#CLTA This is the project that pulishes the source code of category correlation based bilingual topic models: CC-BiLDA and CC-BiBTM, which can be applied to cross-lingual applications, such as cross-lingual taoxnomy alignment.
###Requirements:
- JDK 1.8.0_111
- Maven 3.3.9
###Data you need:
- Biterm Documents or Word Documents
- Biterm-Category or Document-Category Distribution file
###Biterm Documents content format:
each line represents a category biterm document organised as follows:
<category url>@#@#@<category label>@#@#@<category lang>@#@#@<chinese-chinese biterm document>@#@#@<chinese-english biterm document>@#@#@<english-english biterm document>
for example:
http://www.ebay.com/chp/Fins-/16054@#@#@Fins@#@#@en@#@#@[呼吸 手套,...]@#@#@[呼吸 full,...]@#@#@[cheap sailor,...]
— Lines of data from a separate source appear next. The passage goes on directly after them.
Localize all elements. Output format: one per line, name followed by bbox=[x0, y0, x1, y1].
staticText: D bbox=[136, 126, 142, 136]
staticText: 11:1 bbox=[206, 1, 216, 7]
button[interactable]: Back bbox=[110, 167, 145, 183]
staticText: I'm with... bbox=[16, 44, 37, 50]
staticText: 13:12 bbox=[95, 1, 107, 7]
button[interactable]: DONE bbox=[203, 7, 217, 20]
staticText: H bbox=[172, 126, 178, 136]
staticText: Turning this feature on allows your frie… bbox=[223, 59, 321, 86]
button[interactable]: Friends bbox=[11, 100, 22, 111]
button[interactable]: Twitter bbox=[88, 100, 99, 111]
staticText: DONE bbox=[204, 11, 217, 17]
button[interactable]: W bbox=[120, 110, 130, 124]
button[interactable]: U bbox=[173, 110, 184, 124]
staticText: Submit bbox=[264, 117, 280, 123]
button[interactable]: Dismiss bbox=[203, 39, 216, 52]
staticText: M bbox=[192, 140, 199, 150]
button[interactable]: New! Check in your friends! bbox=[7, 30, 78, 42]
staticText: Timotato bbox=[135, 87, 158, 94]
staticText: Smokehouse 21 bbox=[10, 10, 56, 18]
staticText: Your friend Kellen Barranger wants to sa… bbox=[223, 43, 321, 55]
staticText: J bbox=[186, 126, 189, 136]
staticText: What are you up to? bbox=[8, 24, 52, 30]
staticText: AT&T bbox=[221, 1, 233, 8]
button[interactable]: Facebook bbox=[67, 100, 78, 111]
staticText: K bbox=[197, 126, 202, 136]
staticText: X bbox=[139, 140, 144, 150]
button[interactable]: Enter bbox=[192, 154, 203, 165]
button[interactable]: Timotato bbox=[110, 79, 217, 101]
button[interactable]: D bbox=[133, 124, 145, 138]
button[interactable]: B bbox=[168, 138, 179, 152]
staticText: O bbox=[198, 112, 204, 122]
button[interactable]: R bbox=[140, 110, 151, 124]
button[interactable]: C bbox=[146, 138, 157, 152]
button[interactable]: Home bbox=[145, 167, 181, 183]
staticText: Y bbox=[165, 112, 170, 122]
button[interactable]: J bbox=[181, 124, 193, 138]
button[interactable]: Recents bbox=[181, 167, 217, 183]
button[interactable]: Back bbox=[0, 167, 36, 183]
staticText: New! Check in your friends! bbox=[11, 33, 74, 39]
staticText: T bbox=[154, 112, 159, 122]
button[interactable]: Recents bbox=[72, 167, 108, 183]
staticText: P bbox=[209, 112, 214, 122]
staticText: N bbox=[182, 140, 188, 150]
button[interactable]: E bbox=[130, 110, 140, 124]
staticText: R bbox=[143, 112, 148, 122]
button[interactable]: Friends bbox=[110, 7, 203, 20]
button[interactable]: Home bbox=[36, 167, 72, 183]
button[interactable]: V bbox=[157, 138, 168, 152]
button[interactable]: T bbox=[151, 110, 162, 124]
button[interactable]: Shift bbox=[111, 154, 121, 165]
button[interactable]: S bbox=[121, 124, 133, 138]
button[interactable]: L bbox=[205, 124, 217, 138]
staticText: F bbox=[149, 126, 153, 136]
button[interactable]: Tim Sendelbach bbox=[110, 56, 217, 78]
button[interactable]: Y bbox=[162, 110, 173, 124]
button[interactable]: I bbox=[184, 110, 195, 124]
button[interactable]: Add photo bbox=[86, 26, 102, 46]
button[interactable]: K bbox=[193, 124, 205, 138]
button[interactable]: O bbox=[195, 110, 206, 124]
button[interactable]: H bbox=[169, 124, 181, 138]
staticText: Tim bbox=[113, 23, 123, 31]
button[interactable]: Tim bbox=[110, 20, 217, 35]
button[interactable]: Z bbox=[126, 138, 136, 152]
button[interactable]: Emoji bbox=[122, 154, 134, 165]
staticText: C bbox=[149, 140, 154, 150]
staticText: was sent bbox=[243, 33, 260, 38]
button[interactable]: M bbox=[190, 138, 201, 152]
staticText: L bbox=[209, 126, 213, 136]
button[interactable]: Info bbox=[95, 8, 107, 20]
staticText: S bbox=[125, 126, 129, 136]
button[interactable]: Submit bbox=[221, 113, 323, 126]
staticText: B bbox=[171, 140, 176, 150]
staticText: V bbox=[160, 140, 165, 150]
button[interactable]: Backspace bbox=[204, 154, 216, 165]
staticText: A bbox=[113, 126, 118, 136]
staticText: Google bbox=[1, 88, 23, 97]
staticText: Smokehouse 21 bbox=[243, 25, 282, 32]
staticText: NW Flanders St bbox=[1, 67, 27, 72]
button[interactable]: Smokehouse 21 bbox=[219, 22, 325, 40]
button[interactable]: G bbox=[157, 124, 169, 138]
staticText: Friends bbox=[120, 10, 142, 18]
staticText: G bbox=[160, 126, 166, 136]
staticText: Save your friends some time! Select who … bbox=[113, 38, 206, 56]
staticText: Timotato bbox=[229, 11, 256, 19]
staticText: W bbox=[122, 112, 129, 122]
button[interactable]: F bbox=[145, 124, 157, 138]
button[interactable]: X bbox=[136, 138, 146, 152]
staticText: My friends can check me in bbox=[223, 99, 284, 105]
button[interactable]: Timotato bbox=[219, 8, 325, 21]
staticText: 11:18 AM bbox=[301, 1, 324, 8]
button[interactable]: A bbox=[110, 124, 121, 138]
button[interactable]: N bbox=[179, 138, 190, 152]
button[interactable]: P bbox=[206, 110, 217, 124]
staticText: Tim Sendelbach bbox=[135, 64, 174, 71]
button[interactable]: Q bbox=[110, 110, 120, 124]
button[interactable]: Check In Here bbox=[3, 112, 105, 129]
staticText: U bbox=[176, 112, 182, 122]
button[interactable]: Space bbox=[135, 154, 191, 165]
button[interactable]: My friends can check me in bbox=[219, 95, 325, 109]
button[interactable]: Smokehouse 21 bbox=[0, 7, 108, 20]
###Word Documents content format:
each line represents a category word document organised as follows:
<category url>@#@#@<category label>@#@#@<category lang>@#@#@<chinese word document>@#@#@<translated english word document>
for example:
http://conference_en#c-7081035-6117083@#@#@committee@#@#@en@#@#@[任命, 报告...]@#@#@[elect, person...]
###Biterm-Category Distribution file content format:
each line represents a biterm-category distribution organised as follows:
<word1>@#@#@<word2>@#@#@<lang1_lang2>\t[<category url>@#@#@<category distribution>,...]
for example:
稿件@#@#@carry@#@#@ZH_EN [http://cmt_cn#c-8430559-8614325@#@#@1.0]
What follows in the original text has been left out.